For this group, Tuesdays bring out artistic expressions

By Regina Villiers. Originally published April 7, 1999 in The Suburban Life, added April 16, 2018.

For more than 20 years of Tuesdays, members of this artists’ group have met for an all-day work and social session. From left are: Sarah Hershey, Mary Jane Heltmeyer, teacher Mary Lou DeMar, Loraine Nichols, Lois Krieger, Jane Bordman, Martha Richardson, Fran Eckstein and Lavern Barron.

They came together more than 20 years ago.  No one is sure exactly when, but it seems as if they’ve been together for their lifetimes.  Now, they cling as if welded by Super Glue.  They describe themselves as  “sisters” and “family,” though they’ve never settled on an official name for themselves.

They’re an art group, a bunch of women who get together to do the thing they enjoy most, dabbling in paint.  They are artists.

It began sometime back in the 1970’s when they took a class at Madeira High School when adult education classes were taught there.  The class was taught by Mary Lou DeMar, a Madeira artist who is well known in the area.

When the classes at the high school ended, they weren’t ready to give it up.  Painting had become important to them.

Mary Lou told them that she would continue the class at her home in her studio.  For more than 20 years, they’ve come together on Tuesdays to paint and to learn.  They meet every Tuesday.  It’s an all-day affair.  They come in the morning, break for lunch, and then go on through the afternoon.  They bring a brown bag lunch, though they have started a tradition of going out to lunch on each of their birthdays, which means several lunches out per year.

There are 10 members now.  On the day I attended the session to do this column, two members, Betty Haynes and Jean Walter, were absent.  But eight connected souls were there, doing together what they do every week, what they love to do most.

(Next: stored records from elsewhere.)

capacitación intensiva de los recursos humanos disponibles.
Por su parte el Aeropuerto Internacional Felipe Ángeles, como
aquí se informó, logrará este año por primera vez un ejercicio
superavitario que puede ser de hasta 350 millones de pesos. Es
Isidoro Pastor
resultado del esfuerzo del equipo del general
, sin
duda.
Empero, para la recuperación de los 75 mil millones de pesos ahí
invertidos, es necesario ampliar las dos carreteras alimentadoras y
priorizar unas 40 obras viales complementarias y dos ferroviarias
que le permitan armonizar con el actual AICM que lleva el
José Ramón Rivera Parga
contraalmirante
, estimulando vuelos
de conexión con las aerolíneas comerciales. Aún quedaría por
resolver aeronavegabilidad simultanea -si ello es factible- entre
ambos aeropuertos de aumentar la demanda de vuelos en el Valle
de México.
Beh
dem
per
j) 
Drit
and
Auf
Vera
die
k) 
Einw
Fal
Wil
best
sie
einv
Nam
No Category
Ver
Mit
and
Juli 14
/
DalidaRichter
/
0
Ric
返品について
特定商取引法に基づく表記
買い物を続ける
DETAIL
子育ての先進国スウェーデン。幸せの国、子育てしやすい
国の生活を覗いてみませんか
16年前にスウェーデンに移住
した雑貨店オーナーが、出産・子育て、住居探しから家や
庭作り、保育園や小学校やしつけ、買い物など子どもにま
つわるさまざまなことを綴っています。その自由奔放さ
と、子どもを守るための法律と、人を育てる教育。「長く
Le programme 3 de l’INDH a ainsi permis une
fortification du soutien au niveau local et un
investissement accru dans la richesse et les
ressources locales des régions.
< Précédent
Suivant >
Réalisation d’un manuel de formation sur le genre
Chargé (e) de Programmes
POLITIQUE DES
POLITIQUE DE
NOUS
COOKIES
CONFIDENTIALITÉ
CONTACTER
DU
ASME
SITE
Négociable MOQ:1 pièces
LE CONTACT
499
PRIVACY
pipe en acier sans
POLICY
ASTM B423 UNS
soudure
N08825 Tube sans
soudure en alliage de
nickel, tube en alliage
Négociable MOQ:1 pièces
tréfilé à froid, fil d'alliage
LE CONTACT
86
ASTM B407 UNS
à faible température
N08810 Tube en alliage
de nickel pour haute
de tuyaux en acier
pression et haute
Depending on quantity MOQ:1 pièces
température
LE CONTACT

Mary Lou has a large, beautiful studio set apart from the rest of the house.  Airy and lit by natural light from many beautiful windows, there’s room to spread out and paint.  Most of them sit around a central arrangement of tables.  A couple of them had positioned themselves near windows, while one sat back in a far corner.  It wasn’t clear if she’d been exiled there by a vote of the group, or if it was by her choice.

She is Lois Krieger from Loveland-the newest member of the group and the life of the party.  Every group needs a “Lois.”  She’s funny. She’s bright.  From back in her corner, she was first to chime in.

“It’s tough to get in this group,” she said.  “It’s worse than trying to make a sorority.  They even took a vote, and you don’t know how scared I was.

I had met two of the artists before.  I first met Sarah Hershey years ago when my son was in first or second grade.  I was a volunteer hall monitor at his school, and Sarah was on the school board.  A genteel, hard workingwoman, she took her job seriously, constantly dropping in at the schools and making an effort to know the volunteers.

She’s still a hard worker, patiently plying her paintbrush.

I had also met Martha Richardson before.  Martha says the members of the group are like her sisters, and they help her through things, like a hip replacement operation she had.

I had not met the others before, but I’m not likely to forget Mary Jane Heitmeyer, or her talent.   She had brought in some of her framed paintings that day, including a beautiful painting of purple irises.

“It’s not for sale,” she said.

Loraine Nichols lives in Madeira.  When she paints, she tries to tell a story, she says.

Fran Eckstein also lives in Madeira.  Her husband is a wood-carver, and they share an interest in art and nature.  He volunteers at the Cincinnati Nature Center. She likes to paint birds.

Verne Barron loves animals.  She likes to paint them.  She also likes to paint seascapes and ocean waves.

Jan Bordman lives in Montgomery.  She likes to paint lighthouses, boats and water.

Mary Lou DeMar, their teacher and leader, has lived in Madeira most of her life.  Her family moved here from Pleasant Ridge when she was in fourth grade.  Most of the time she lived across the street from Sellman School.  She was Mary Lou Jackson then.  Then she grew up and married Russell DeMar.  They are solid, mainstay Madeira people who are active in many areas, but who are most proud of their family.  They have a son, a daughter, and nine grandchildren, who do not live in Madeira.

Mary Lou says she no longer teaches the group.  They go their own way.

But Mary Jane Heitmeyer insists otherwise.  “She has taught us everything we know.”

“They followed their own ways,” Mary Lou said.  “They’ve branched into their own personalities.”

“Art is a wonderful thing.  You get in an altered state, and you lose yourself totally.”

Every week, she brings them together to lose themselves, to give them something to help withstand the stresses of life.

Tuesdays at Mary Lou’s is a commitment for them now.  In more than 20 years of combining colors, they have forced a family.  Mary Lou and some of the Tuesday artist will exhibit their work at the Madeira Art Fair May 2.